The Right to Life? Yeah — Women’s Right to Choose Abortion!

Give a voice to the voiceless!

Like pro-lifers, women who choose abortion feel strongly about the right to life — of the mother, father and baby born to parents who can't care for her.
Like pro-lifers, women who choose abortion feel strongly about the right to life — of the mother, father and baby born to parents who can’t care for her.

At 14, I couldn’t afford the pretty things I wanted to buy the baby. So sure it was a girl, I imagined buying her a pink lace dress, a matching bonnet and socks. Between her father’s mix of American-Indian and African-American, and my Russian-Jewish Mediterranean look, her skin would be the color of cocoa, and her hair shiny black.

But I was in junior high school, with a meager allowance, no job, no skills. My boyfriend (let’s call him Leroy) lived with his aunt in the ghetto section of town. His mother was a chronic gambler and chronically absent from his life. Leroy was a dropout who smoked a lot of pot. He was great at basketball and singing falsetto, but neither seemed helpful toward raising a kid.

In math class the day before the abortion, I sat so it appeared my hands were in my lap but really I held them to my belly. Through my hands, I explained why I couldn’t have her. She’d wince with shame about her ninth-grade dropout mom. I couldn’t be sure she’d have a father. Would Leroy stay when we fought over diapers? He never went to classes and was flunking tenth grade. Would he stay through fights over money? Would he spend the little we had on beer and pot? Such serious thoughts for a 14-year-old, but I’m glad I was smart enough to have them.

I took a taxi to Hempstead, Long Island, to the Bill Baird Clinic. Everything in the clinic looked sterilized, white or metallic, even the receptionist’s coffee cup at the front desk. Pleasant, smiling people led me around. I was given a thin, sleeveless cloth robe, slippers and a locker to put my stuff in. I took off my jeans, Keds sneakers and an orange T-shirt with an ironed-on Stevie Wonder. There was a tiny crack on Stevie Wonder’s dreadlocks from putting him in the dryer by accident.

The doctor said I was three months pregnant, and if I’d waited one more week, it would’ve been illegal to perform the abortion. Hearing that made me feel dizzy and sick. The nurse told me to lie down on the table and put my legs in the stirrups. She gave me a Valium.

My heart felt numb as I noticed goosebumps on my arms. I tried to block out the image of the baby’s face.
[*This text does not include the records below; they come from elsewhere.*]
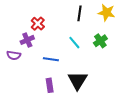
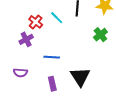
cyan line: (74, 43) -> (57, 18), moved
purple semicircle: (14, 55) -> (20, 73), moved

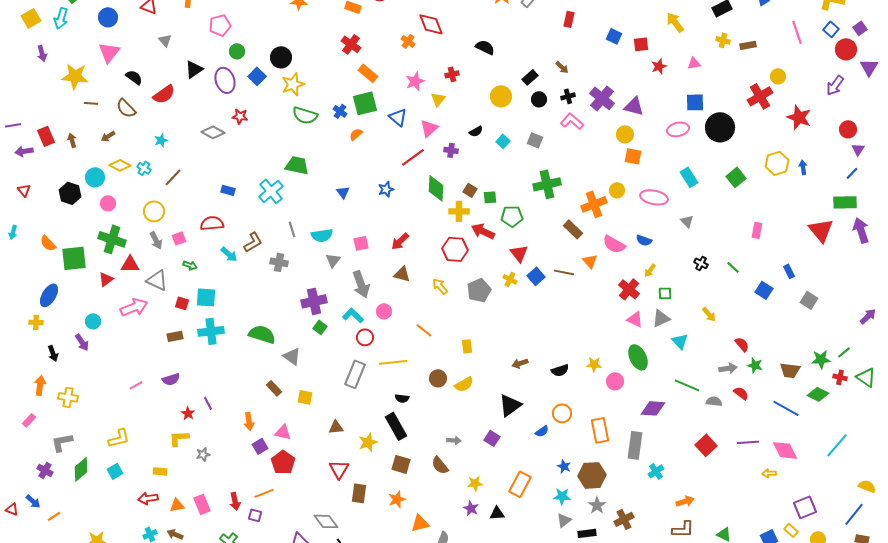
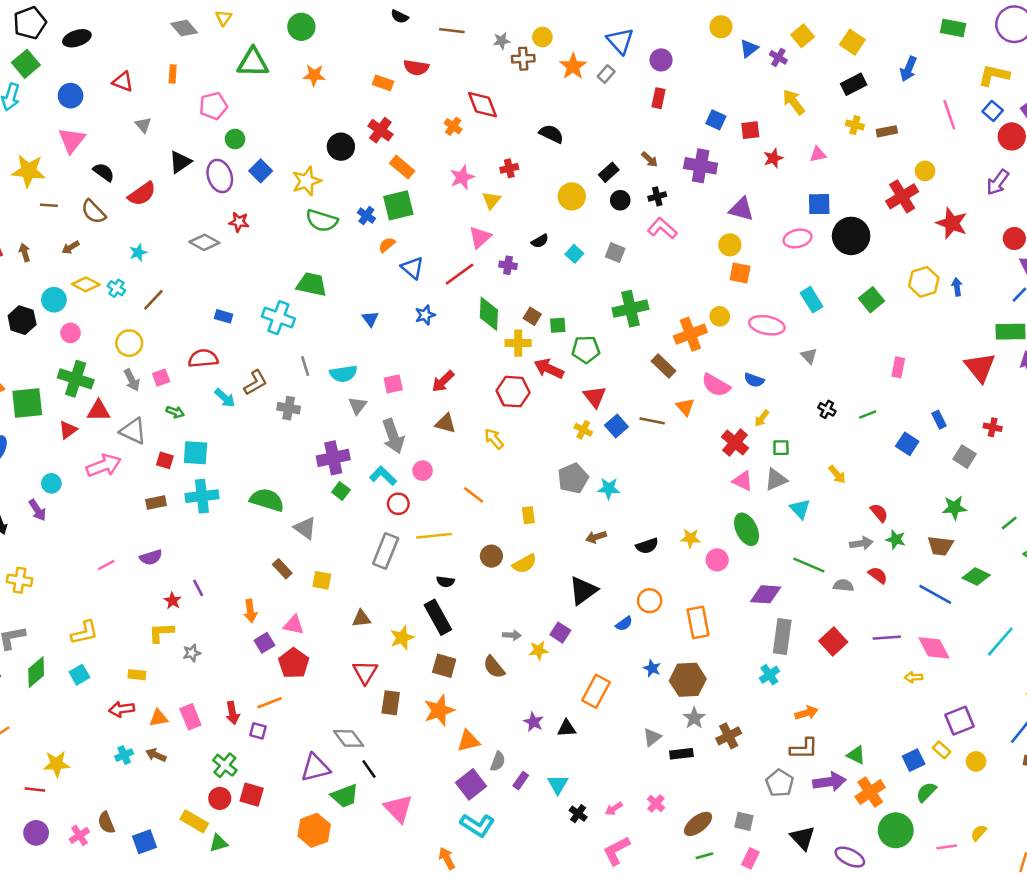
black circle: (281, 57) -> (341, 147), moved
purple cross: (602, 98) -> (701, 166), moved, turned -30
blue triangle: (398, 117) -> (412, 268), moved
cyan cross: (271, 191) -> (278, 318), turned -30
green line: (733, 267) -> (868, 414), turned -64
gray pentagon: (479, 290) -> (573, 478), moved
green star: (821, 359) -> (954, 508), moved
red cross: (840, 377) -> (993, 427), moved
gray rectangle: (635, 445) -> (782, 636), moved
yellow star: (475, 483) -> (539, 650), moved
cyan star: (562, 496) -> (609, 488), moved
orange star: (397, 499) -> (439, 710), size x1.4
Leroy and I were in love the night we made the baby. A condom ripped. Leroy was panicking, I said, “Don’t worry, I can’t get pregnant from that tiny tear.” Now, there I was on a freezing cold table with my legs spread wide apart, feet in metal stirrups. The doctor said, “Don’t worry, this won’t hurt.”

Won’t hurt?

It still hurts.

The other side of “the right to life”

My Body My Choice
With anti-choice politicians controlling the House and Senate, more than half the state legislative chambers and governorships in 2015, more abortion restrictions are expected than ever before.

But even as the vacuum sucked out my insides, and I imagined my baby screaming, I knew I was doing the right thing. What if I hadn’t had that choice? If I’d had the baby, I would never have been able to give her up. My life and her life would’ve been ruined. I would’ve had to drop out of school to care for her when I was only a child myself. As much as I hated taking this step, I felt then — and still feel — that it was the right choice for me. How dare pro-lifers try to make decisions about the lives of women?
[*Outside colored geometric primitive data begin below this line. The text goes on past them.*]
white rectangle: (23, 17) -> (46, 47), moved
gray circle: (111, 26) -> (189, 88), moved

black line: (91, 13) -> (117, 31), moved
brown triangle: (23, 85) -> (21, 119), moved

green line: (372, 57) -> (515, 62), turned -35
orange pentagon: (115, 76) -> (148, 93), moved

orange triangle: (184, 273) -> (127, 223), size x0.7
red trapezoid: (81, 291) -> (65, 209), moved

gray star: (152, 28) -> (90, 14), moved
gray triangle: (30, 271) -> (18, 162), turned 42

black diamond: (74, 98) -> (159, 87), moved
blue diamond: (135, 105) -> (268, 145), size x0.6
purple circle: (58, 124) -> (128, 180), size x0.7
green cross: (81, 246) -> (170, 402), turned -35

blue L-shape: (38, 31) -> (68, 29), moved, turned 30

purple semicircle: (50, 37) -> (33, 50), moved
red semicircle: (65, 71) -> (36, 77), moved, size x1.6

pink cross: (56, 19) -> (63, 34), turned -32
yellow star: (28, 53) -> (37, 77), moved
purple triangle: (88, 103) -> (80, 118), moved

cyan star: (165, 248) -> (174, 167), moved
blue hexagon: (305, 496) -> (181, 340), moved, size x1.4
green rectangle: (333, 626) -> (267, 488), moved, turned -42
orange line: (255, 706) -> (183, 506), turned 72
For weeks, I have seen cruel distortions of the Twitter hashtag #BlackLivesMatter. While protesters created it to promote civil rights, pro-lifers are using it to make disgusting comments like, “Black Lives Matter, So It’s Time to Outlaw Abortion.”

I was sickened by a report issued by The Associated Press on Dec. 14 that said, “Wisconsin anti-abortion groups are gearing up for another legislative session, with plans to push for a new ban on abortions after 20 weeks of pregnancy and to revive a host of initiatives that went nowhere last time around.”

The article goes on to say, “One of the most contentious issues could be Wisconsin Right to Life’s plan to push for a so-called fetal pain ban, which would bar abortions after the 20th week of pregnancy based on the disputed notion that a fetus could feel pain after that.”

But, the American Congress of Obstetricians and Gynecologists who weighed the evidence, said that a fetus cannot feel pain until the third trimester, which begins at 27 weeks.

Earlier this month, I was horrified by an article on ThinkProgress.org titled, “Inside the Highly Sophisticated Group That’s Quietly Making It Much Harder to Get An Abortion.” The article explains that the Senate Bill 1848, which was signed into law, regulates standards for abortion centers and requires abortion providers to obtain nearby hospital admitting privileges. What that means is that anybody who lives far from the hospital and does not have access to transportation will be prevented from having a legal abortion — who knows what desperate measures those women may take.

ThinkProgress’s article points out that any pro-choice advocate who looks carefully at the rash of anti-abortion bills will see that the text is disturbingly similar. Pro-lifers are putting together text that is almost identical to “The Abortion Providers’ Privileging Act,” which was introduced by Americans United for Life (AUL), a Washington-based anti-abortion organization.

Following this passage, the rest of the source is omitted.